The Area 2 taxonomy design was supposed to take an hour. It took the whole session and went places I didn’t expect.

I came in knowing the 5-garden model needed a second look before we built anything against it. We started with my concern about decisions-garden — most ADRs are project-specific, so what’s the editorial bar for a community canonical garden of decisions? Claude pushed back: the spanning-tree hierarchy solves this. A Quarkus community decisions-garden is legitimate and fully auto-capturable from the Quarkus repo. An org’s private garden extends it with their specific choices. I’d been thinking of decisions-garden as a single community thing when it’s valid at every node of the hierarchy.

Six gardens, not five

The bigger revision was patterns-garden. I’d been thinking of it as “known design patterns plus code examples.” We split it. patterns-garden gets architectural patterns with provenance — observed in real production codebases, with suitability notes and named variants. examples-garden gets minimal working code, copy-paste ready. Different embedding models, different editorial bars, different retrieval intent. Merging them would have meant dual embedding models per garden, volume imbalance when the code miner floods the collection, and a confusing editorial bar that’s simultaneously high and nonexistent. Six gardens is cleaner than the wrong five.

The part I didn’t see coming

I asked how Claude might use pattern knowledge to better architect a project — how it could notice that serverless-workflow and two other projects make the same structural decision independently. Claude sketched structural clustering: extract structural features from all indexed projects, cluster by similarity, surface candidates that don’t match any known pattern. Delta analysis layers on top to give each pattern an origin story — when it was invented, by whom, how it spread.

Developer profiles fall out of the git attribution. “Code like Sanne Grinovero” becomes a retrieval ranking boost — patterns she originated or consistently adopts score higher in your results. Not a filter; a prior. Monoculture prevented.

The trend data design got its own decision: separate observed_at (when the pattern appeared in the world) from indexed_at (when we processed it).

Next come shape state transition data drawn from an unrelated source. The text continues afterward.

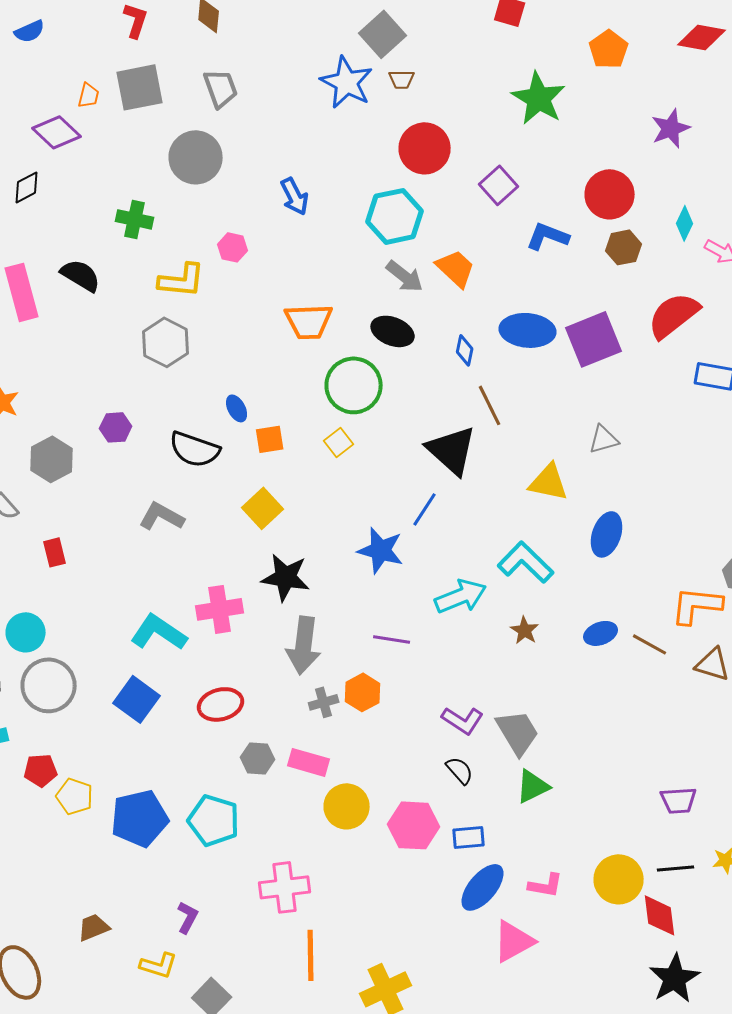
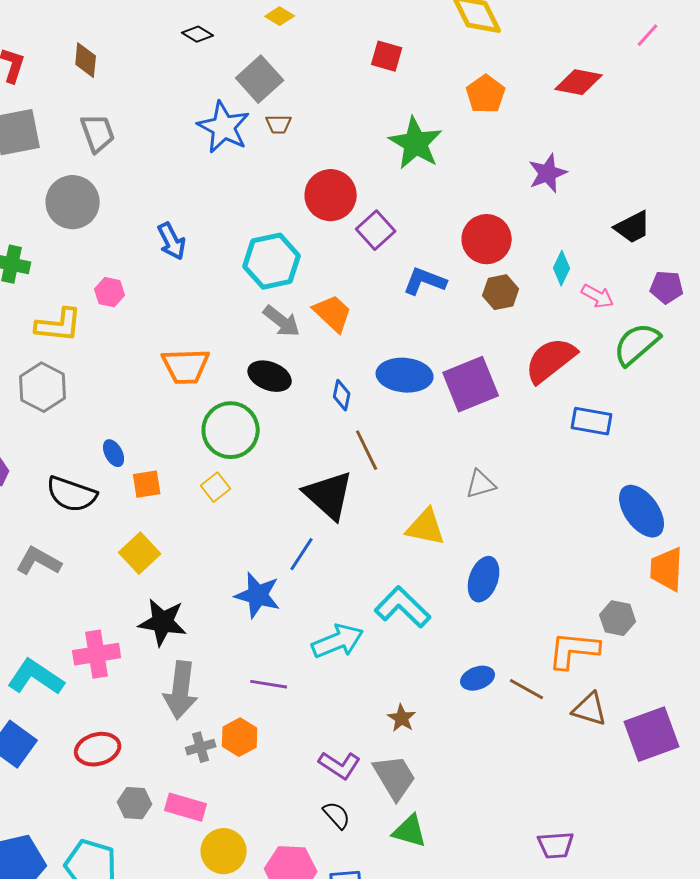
red circle: (425, 148) -> (331, 195), moved
brown star: (525, 630) -> (402, 718), moved
green triangle: (533, 786) -> (410, 831), turned 42

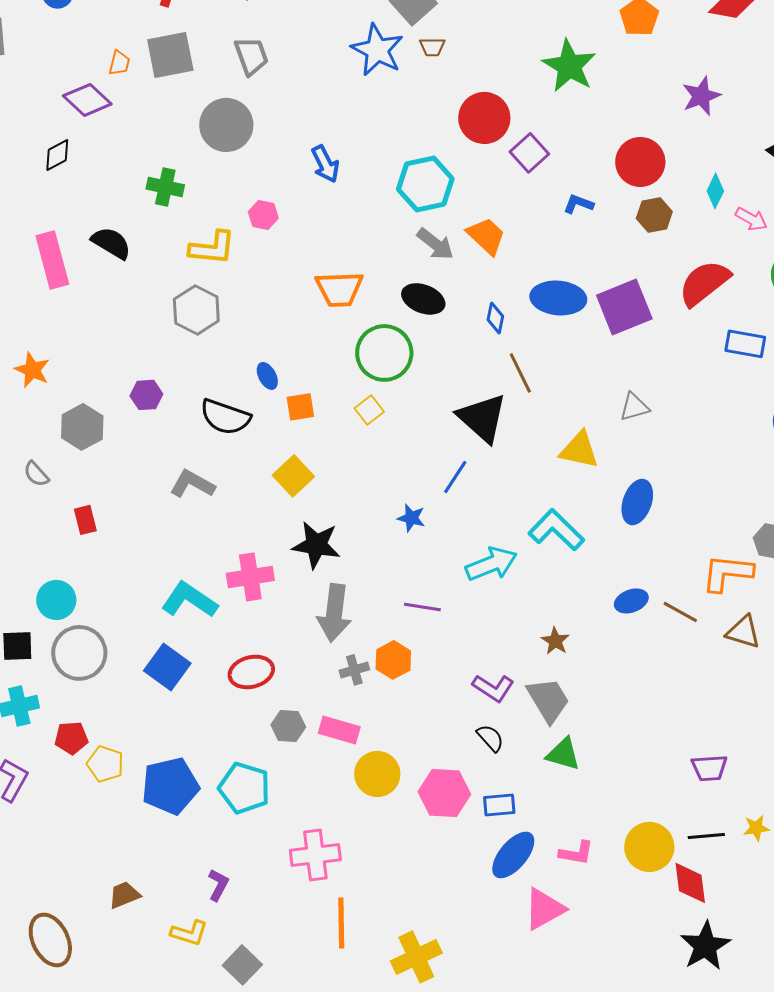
blue L-shape: (425, 281) -> (578, 204), size x0.7
blue star: (258, 595) -> (411, 518), size x0.6

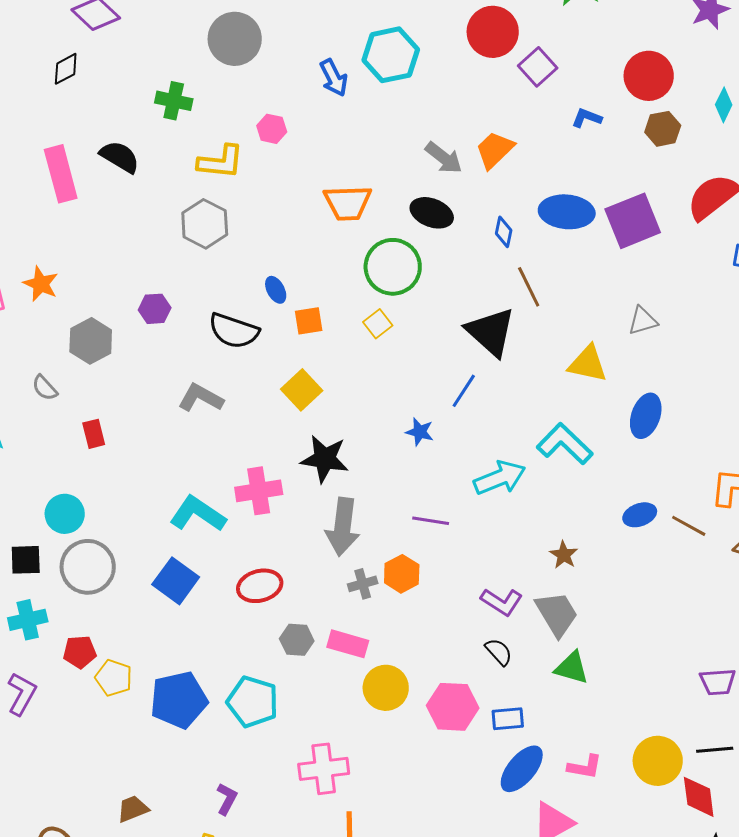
cyan hexagon: (425, 184) -> (391, 55), moved
orange trapezoid: (486, 236) -> (495, 150), turned -87

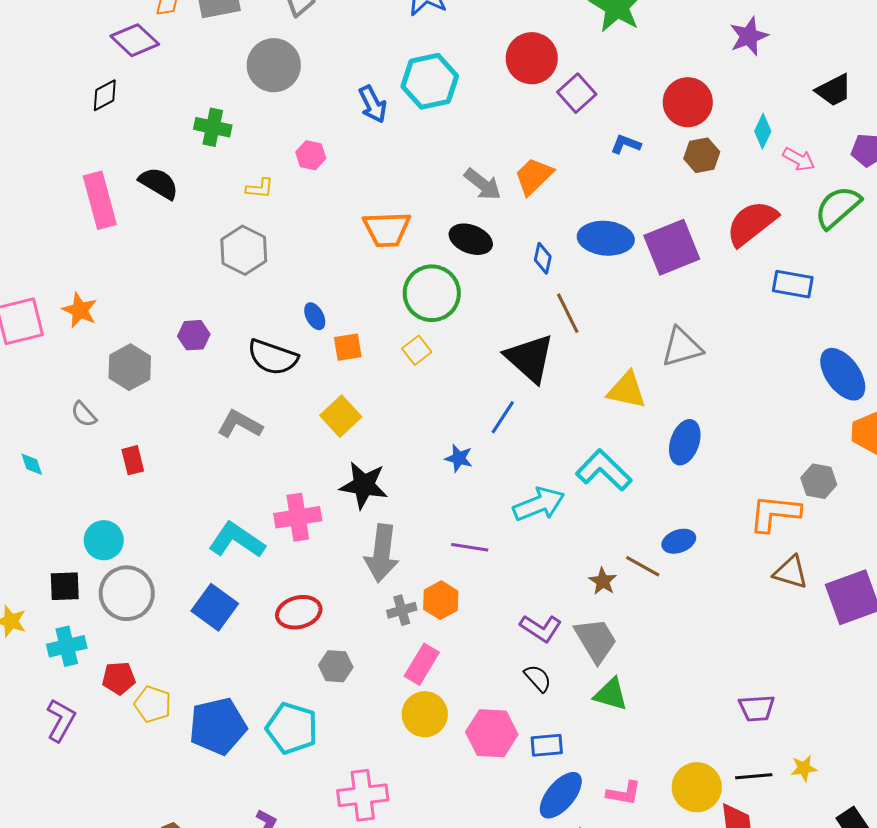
yellow L-shape: (221, 162) -> (260, 188), size x0.6
gray triangle: (643, 321) -> (682, 347), size x1.4
brown line: (689, 526) -> (643, 566), moved
pink rectangle: (348, 644) -> (422, 664), moved, turned -75

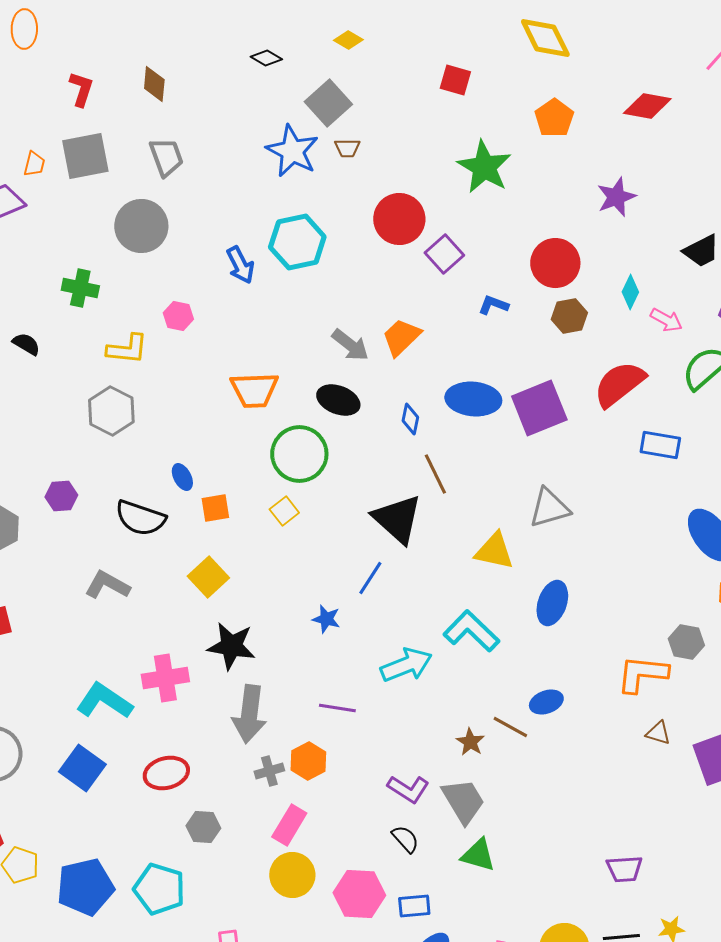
black semicircle: (159, 183) -> (26, 344), size x0.7
yellow L-shape: (260, 188) -> (127, 349), size x1.5
brown triangle: (791, 572) -> (658, 733), size x0.7

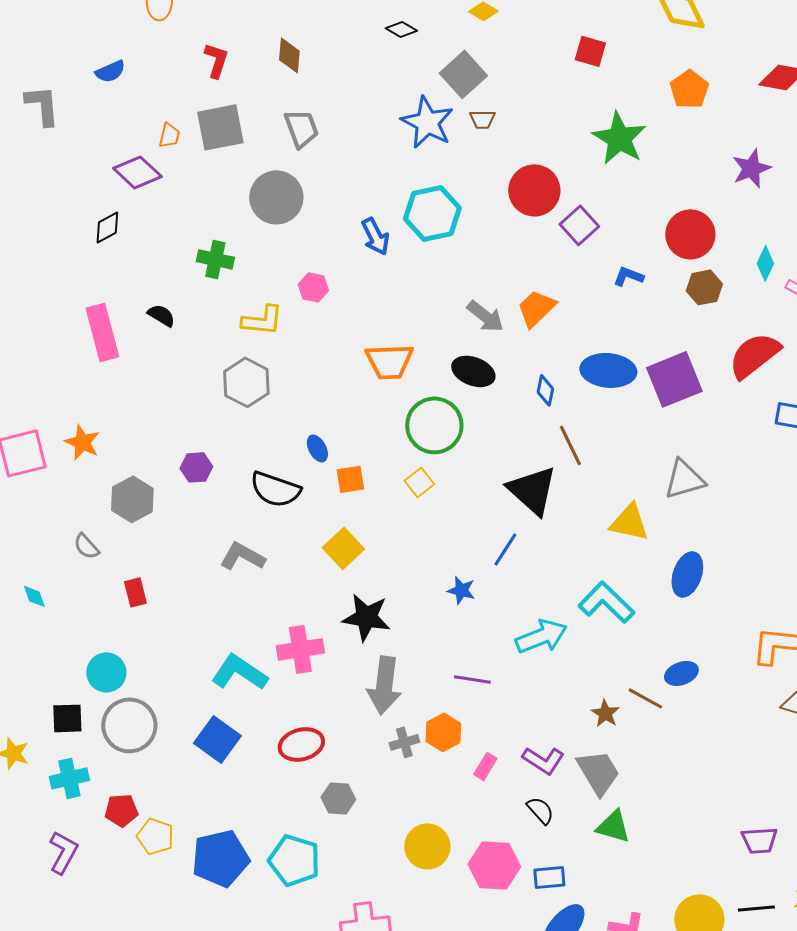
pink rectangle: (289, 825) -> (485, 766), moved, size x0.7

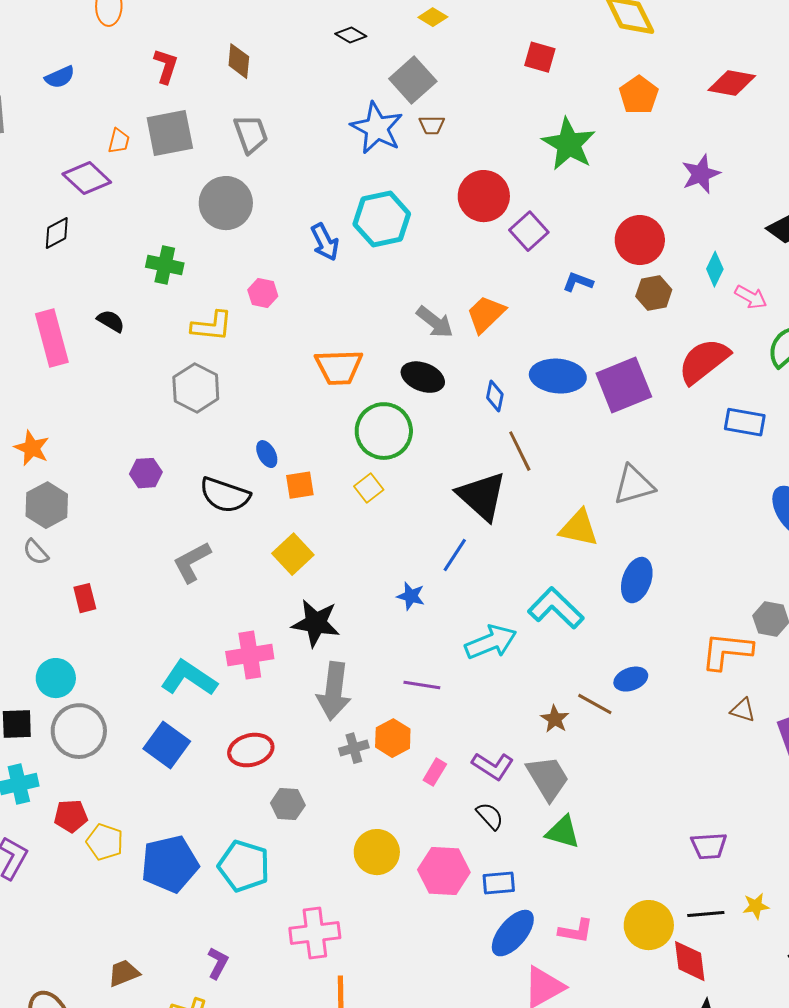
gray hexagon: (132, 499) -> (47, 505), moved
gray L-shape: (242, 556) -> (192, 562), turned -57

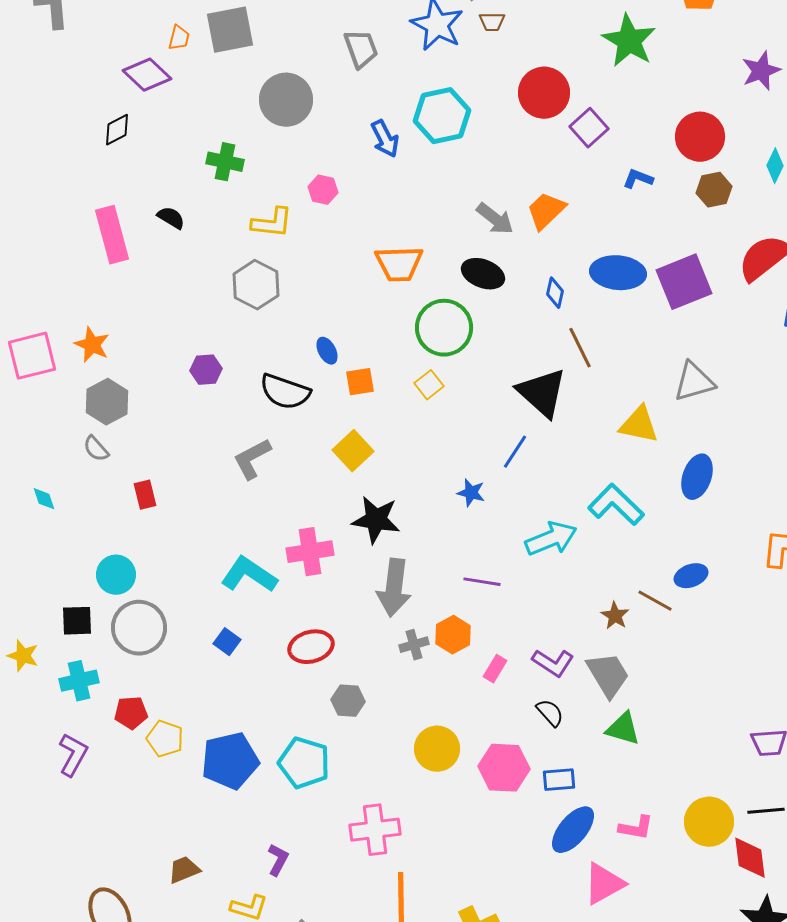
gray trapezoid: (251, 134) -> (361, 49), moved
blue square: (167, 745) -> (227, 642), size x0.6

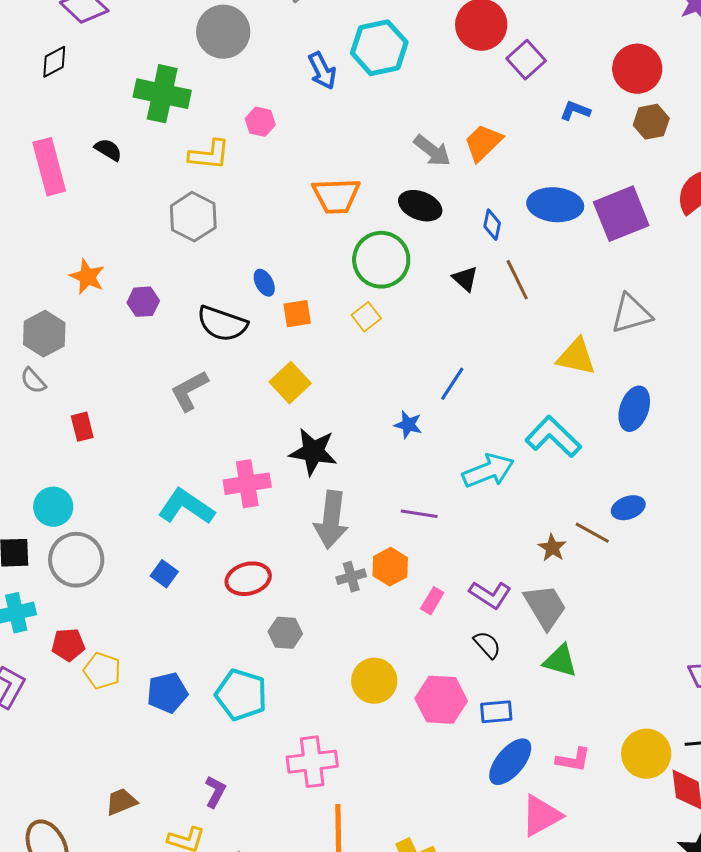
green cross: (225, 162) -> (162, 94), size x1.5
orange star: (92, 345) -> (87, 277), moved
black triangle: (542, 393) -> (465, 279), moved, size x0.5
blue pentagon: (230, 761) -> (167, 693), size x0.7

This costs one field at schema time and makes historical backfill free forever. Use only indexed_at and every historical record has the wrong timestamp permanently.

Eight tasks, two reviewers

Then we built Phase 1. Eight tasks, TDD throughout, subagent-driven development with spec compliance and code quality review after each task.

The reviewers earned their keep. The code quality reviewer caught that GARDEN_TYPES[garden]['valid_types'][0] was fragile as a string replacement seed — if list order ever changed, str.replace() would silently return the original string unchanged, the fixture would go uncorrupted, and the test would pass vacuously. The fix:

original_type = next(
    t for t in GARDEN_TYPES[garden]['valid_types']
    if f'type: {t}' in fixture
)

The spec reviewer caught redundant happy-path tests duplicating what test_all_six_gardens_happy_path already covered. Both fixed before merge.

722 tests passing on main. validate_pr.py validates the garden field against all six types, rejects entry types that don’t match the garden, and enforces garden-specific required fields. Submission templates and the forage skill updated throughout.

Phase 2 is the patterns-garden extended format — observed_in, suitability, variants, authors, stability. That’s where the new ideas become schema.